Sackett Street Writers Workshop: Pens down, bottoms up
At the end of every session of the
Sackett Street Writers' Workshop, a Brooklyn-based organization started in 2002 to help writers get their stuff together, the class participants gather at a bar. On Wednesday night, yours truly, who'd taken the estimable and very pregnant Julia Fierro's novel-writing
workshop this February and March, along with several other writers got together at
Freddy's Bar on Dean Street in Brooklyn, which was recently
featured on National Public Radio for its live opera performances (!), to read some of our stuff. We'd been allotted five minutes each.
Well, trying to keep novelists to five minutes is like asking a politician if he or she'd like to say a few words. Most of us managed to keep it relatively brief, much to the relief of our posses who'd shown up to support us. I'd like to take this opportunity to thank mine: in alphabetical order,
Kathy Chetkovich, Tim Cramer,
Len Egert,
Stefanie Glick,
Tim Keating,
Mia MacDonald, and
Amy Trakinski. I'd like to thank them for laughing in the right places, and for not vomiting.
I decided to read a self-contained short story rather than an excerpt. And if
you want to read what
I read, which clocked in at just over seven minutes, then you just need to click below.
Fçñp
It was clear to the Vegans we were a sad disappointment. Their three eyelids drooped during our envoy’s admittedly long-winded speech promising the most amicable of stellar relationships, and some yawned openly during the poorly edited but, we thought, moving presentation of life on our planet.

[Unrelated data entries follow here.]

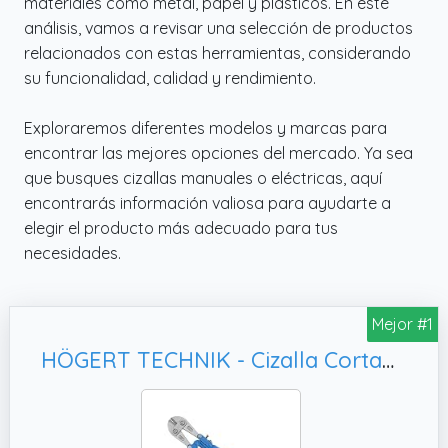
materiales como metal, papel y plásticos. En este
análisis, vamos a revisar una selección de productos
relacionados con estas herramientas, considerando
su funcionalidad, calidad y rendimiento.
Exploraremos diferentes modelos y marcas para
encontrar las mejores opciones del mercado. Ya sea
que busques cizallas manuales o eléctricas, aquí
encontrarás información valiosa para ayudarte a
elegir el producto más adecuado para tus
necesidades.
Mejor #1
HÖGERT TECHNIK - Cizalla Cortapernos de 350 mm, Acero de Alta Calidad de Cromo-Molibdeno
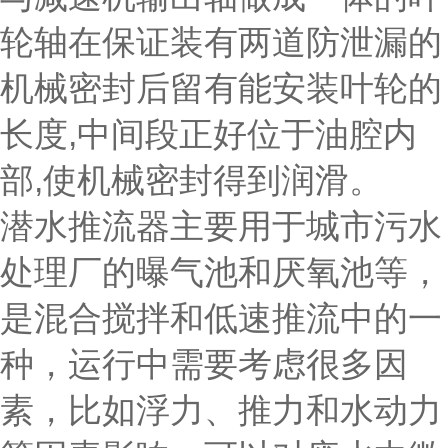
轮轴在保证装有两道防泄漏的
机械密封后留有能安装叶轮的
长度,中间段正好位于油腔内
部,使机械密封得到润滑。
潜水推流器主要用于城市污水
处理厂的曝气池和厌氧池等，
是混合搅拌和低速推流中的一
种，运行中需要考虑很多因
素，比如浮力、推力和水动力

“We assumed you’d be taller,” said Kaj, their interpreter, to me at the reception afterwards. “You sounded more impressive in your transmissions.” I nodded, and diplomatically blamed the misperception on ripples in the space-time continuum. “But what about the content?” piped up Hïngë, the one in our group most eager to impress (understandably so, since he was a moon dweller). Kaj nodded both his heads and scratched an extensively punctured ear. “Well, it was interesting,” he mumbled, “in a rather obvious, sociological way. If you know what I mean.” Nobody did, but we said nothing and glanced anxiously at Hïngë. Thankfully, he simply grunted and shrugged his dorsal fin, allowing his fragile sense of the importance of cordial international relations to overrule his tendency to project poisonous phlegm in a spectacular arc at those he disliked. We all sipped our
frakorlis and the moment passed.
The following day the council met to discuss our case, while our embassy staff took us on a monumentally tedious tour of the Ministry of Intergalactic Infrastructure. This left us anticipating even more the dinner that evening at the president’s palace. It was there I saw her.

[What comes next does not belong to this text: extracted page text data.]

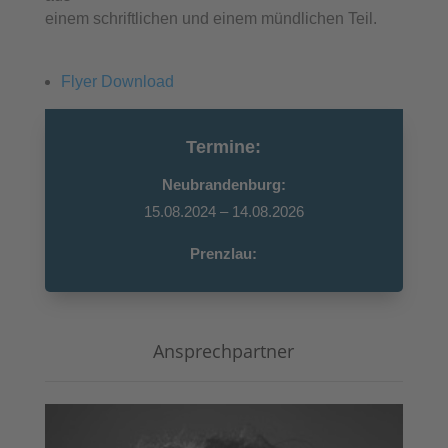
einem schriftlichen und einem mündlichen Teil.
Flyer Download
Termine:
Neubrandenburg:
15.08.2024 – 14.08.2026
Prenzlau:
Ansprechpartner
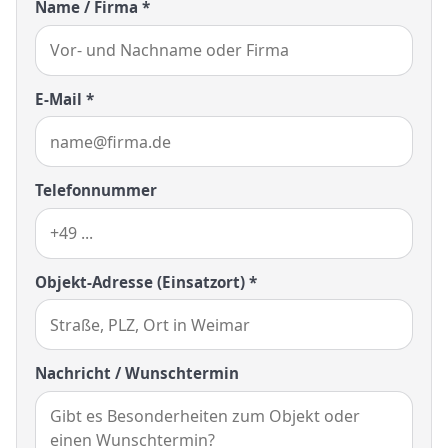
Name / Firma *
E-Mail *
Telefonnummer
Objekt-Adresse (Einsatzort) *
Nachricht / Wunschtermin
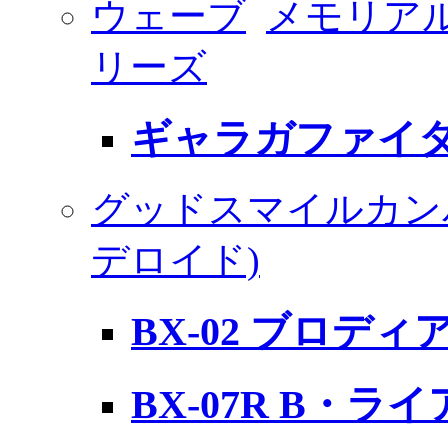
ウェーブ
メモリア
リーズ
ギャラガファイター 
グッドスマイルカン
デロイド)
BX-02 ブロディ
BX-07R B・ラ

I’m far from a connoisseur of beauty. I’m satisfied with the usual green hair, moderately abrasive scales, and tail of average length. But this creature was ravishing. She had perfectly ovoid suction pads, exquisitely crenellated antennae, and three pairs of luscious, purple eyes that wandered, mostly together, in my direction. She also showed an exquisite sense of discretion. She didn’t ogle, or throw a feeler onto one of my
brabulas, as I’ve had some do in the more casual corners of the cosmos. This one had real spectral class.
“I’m called Fçñp,” she purred.
“Pretty,” I said, as nonchalantly as I could, given the obvious extension of my mandibles. “I’m Tschrrls. It’s pronounced Tschrrls,” I added helpfully.

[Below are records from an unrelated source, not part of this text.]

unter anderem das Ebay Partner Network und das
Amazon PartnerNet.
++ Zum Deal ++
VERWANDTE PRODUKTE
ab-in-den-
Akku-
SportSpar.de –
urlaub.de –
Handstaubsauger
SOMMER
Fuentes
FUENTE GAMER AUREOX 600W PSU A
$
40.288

She smiled, and a perfect array of tongues displayed itself. She told me she was a reporter from the Andromeda galaxy, covering the hearings. She asked where I was from, and like I fool I told her the truth. Her faces fell. “Oh, I see,” she murmured, distractedly chasing a nervous
pfibb around her plate. “I would normally eat you. How awkward.”
I suppressed a bolus of fear. “It must feel strange.”
“I could always do so later,” she added, attempting unconvincingly to return the universe to its rightful order. “But that’d seem merely rude. Especially to the Vegans.”
“And a little shocking for me,” I responded as lightly as I could. I was kicking myself: Why hadn’t I said I was Uranian? Everyone knew that Uranians were inedible, and I could have passed for one quite easily, with one or two pigment changes. “Perhaps, given that we are both sophisticated creatures of the universe,” I continued uncertainly, “our relationship might evolve beyond that of predator and prey?”
I’d touched a nerve. “Do you think so?” she asked, blushing an appealing blue. “It makes it so difficult to date. But who would allow it?”
I reached over and pulled gently on one of her suckers. “We would.
We would allow it.”
I could see from the slight quivering of her upper lips that she was struggling to wrap her twin lobes around the idea. I was asking for something unbelievable. For someone, especially from such a conservative galaxy as Andromeda, to go against her nature and consort with a prey species—well, it was impossible. But, still, how intriguing! Yet, I had no right to admire such a dangerous beauty. It was madness even to have placed myself within the reach of her wonderfully iridescent
ghrools. There was too much interstellar baggage between us to warrant a hope that we might reverse light years of prejudice and food preferences. We looked at each other, and knew.
“I should go,” she said and puffed a mournful odor of regret from her nostril. “You’ll be leaving tomorrow, and I’ve a story I need to prepare.”
I wondered whether she knew. “Have you heard anything of the Alpha Centauri case?”
Her eyes widened and she lowered an eyelid or three. “You’re part of that? I thought you weren’t from there.”
“I’m not,” I replied. “At least not by birth. It’s my adopted cluster.”
She paused. She knew this was bigger than both of us. “I’m sorry, Tschrrls. The resettlement proposal was turned down. According to my sources, the council didn’t find Alpha credentialed enough. Too much catching up to do. Not enough resources on Vega.”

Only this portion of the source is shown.